▶ **TASK DETAILS**: Please show every line in the entries below that includes the word "festivāls".

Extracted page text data
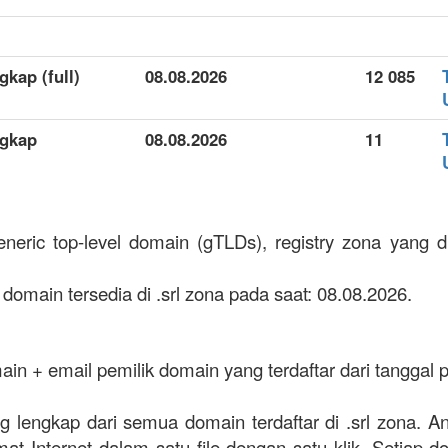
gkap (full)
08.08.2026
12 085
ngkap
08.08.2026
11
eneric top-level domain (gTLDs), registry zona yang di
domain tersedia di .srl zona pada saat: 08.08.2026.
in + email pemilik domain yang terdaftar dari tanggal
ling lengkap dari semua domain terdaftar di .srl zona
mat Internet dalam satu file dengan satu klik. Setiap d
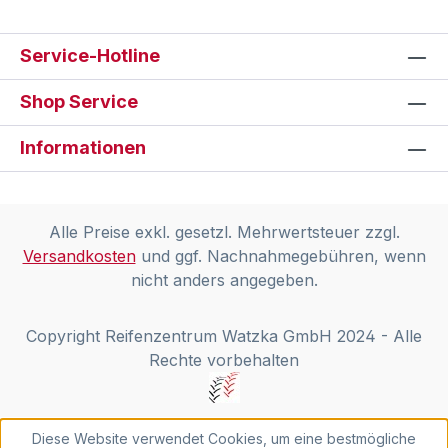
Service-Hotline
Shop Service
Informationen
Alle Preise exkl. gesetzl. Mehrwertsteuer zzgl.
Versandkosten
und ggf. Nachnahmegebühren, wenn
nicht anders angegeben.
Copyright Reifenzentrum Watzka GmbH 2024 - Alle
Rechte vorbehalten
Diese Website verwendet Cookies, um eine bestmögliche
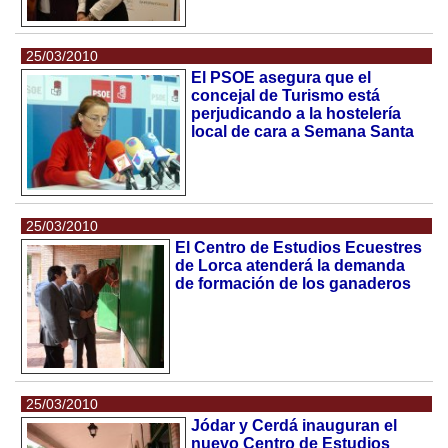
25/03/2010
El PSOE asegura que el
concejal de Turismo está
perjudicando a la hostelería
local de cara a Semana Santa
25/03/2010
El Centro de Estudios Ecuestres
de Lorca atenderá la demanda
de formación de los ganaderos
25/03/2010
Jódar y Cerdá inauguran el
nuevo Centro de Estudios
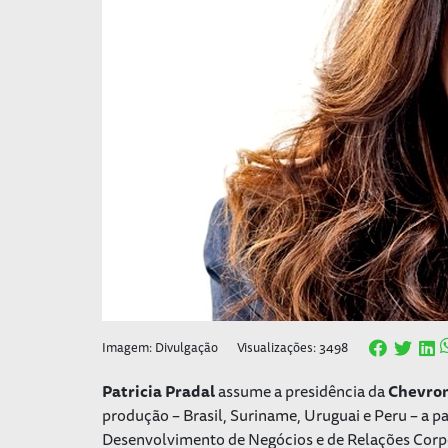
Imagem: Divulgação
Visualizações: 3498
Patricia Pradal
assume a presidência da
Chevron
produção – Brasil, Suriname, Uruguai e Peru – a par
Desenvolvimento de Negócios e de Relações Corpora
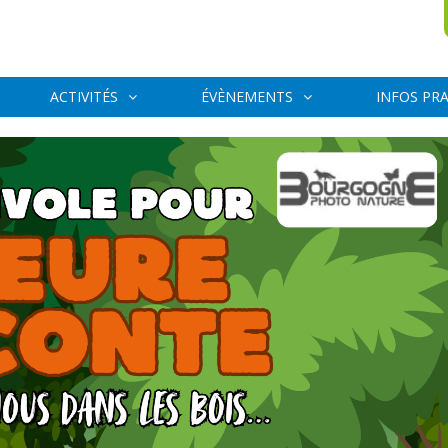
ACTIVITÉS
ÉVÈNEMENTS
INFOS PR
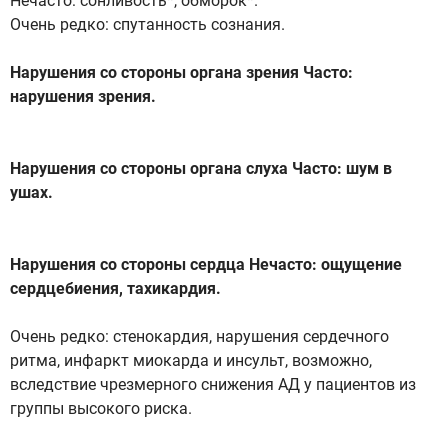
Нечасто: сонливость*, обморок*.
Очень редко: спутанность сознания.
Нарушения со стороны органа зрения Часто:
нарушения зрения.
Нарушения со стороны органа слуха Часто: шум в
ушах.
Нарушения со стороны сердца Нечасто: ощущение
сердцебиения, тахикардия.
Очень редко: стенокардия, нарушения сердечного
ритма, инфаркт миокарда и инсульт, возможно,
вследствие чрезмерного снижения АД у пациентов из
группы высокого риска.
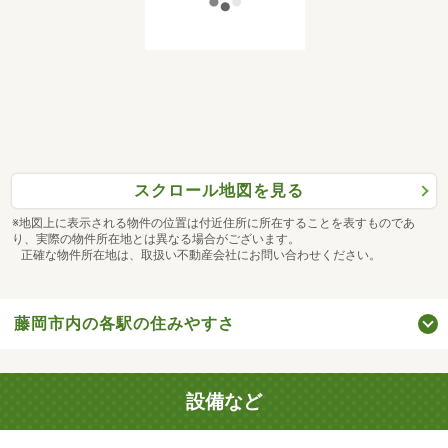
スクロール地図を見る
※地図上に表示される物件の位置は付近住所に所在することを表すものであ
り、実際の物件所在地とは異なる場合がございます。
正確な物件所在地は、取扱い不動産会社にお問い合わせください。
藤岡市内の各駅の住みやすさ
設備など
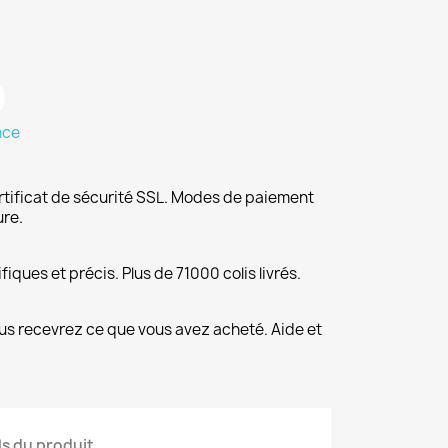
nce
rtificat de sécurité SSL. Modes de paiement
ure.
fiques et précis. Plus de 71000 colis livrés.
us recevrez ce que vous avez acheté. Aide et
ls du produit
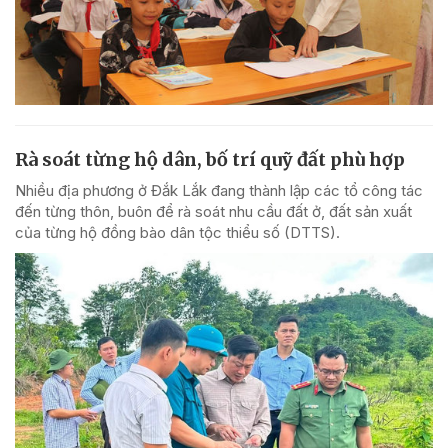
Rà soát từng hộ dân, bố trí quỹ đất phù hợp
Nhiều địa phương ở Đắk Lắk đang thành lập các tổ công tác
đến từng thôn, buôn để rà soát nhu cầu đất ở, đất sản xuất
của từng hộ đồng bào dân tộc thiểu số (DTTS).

==

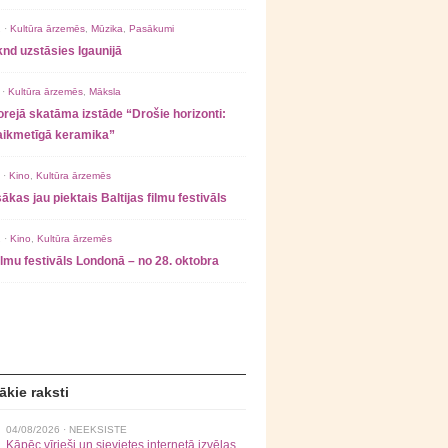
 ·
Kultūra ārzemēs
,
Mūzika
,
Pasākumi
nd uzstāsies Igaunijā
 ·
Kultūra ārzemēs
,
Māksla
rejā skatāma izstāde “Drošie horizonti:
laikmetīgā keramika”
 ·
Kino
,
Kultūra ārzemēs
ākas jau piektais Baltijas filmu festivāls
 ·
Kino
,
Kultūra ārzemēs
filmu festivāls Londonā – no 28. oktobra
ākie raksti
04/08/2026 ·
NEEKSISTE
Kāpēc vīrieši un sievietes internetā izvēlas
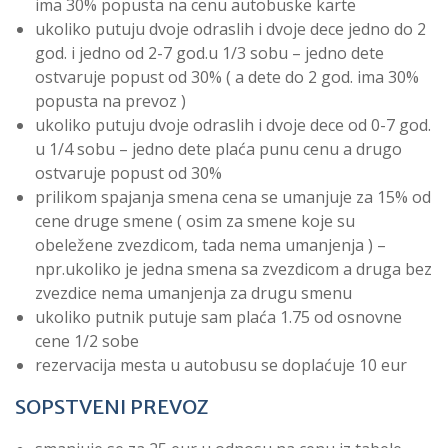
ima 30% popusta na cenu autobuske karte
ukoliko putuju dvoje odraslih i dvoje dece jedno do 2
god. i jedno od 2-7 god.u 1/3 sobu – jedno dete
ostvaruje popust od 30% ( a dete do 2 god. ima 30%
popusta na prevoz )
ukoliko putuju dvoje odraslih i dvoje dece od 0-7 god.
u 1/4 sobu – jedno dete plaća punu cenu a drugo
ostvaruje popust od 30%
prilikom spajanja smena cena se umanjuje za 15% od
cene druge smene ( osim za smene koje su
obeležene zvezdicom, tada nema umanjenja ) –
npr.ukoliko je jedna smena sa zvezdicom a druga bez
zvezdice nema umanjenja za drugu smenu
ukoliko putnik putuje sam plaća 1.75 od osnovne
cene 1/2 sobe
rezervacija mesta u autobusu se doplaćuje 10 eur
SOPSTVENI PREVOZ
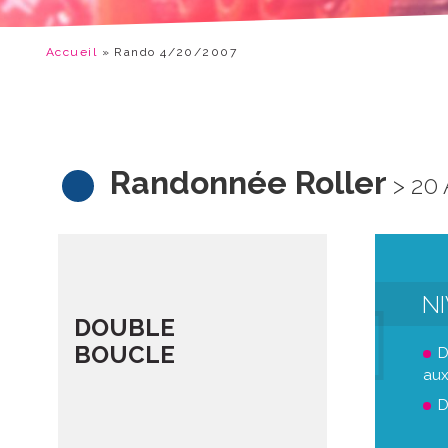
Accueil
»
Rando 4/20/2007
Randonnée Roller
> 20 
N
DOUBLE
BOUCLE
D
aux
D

▶ **FINISHED TASK**:
ākas jau piektais Baltijas filmu festivāls
filmu festivāls Londonā – no 28. oktobra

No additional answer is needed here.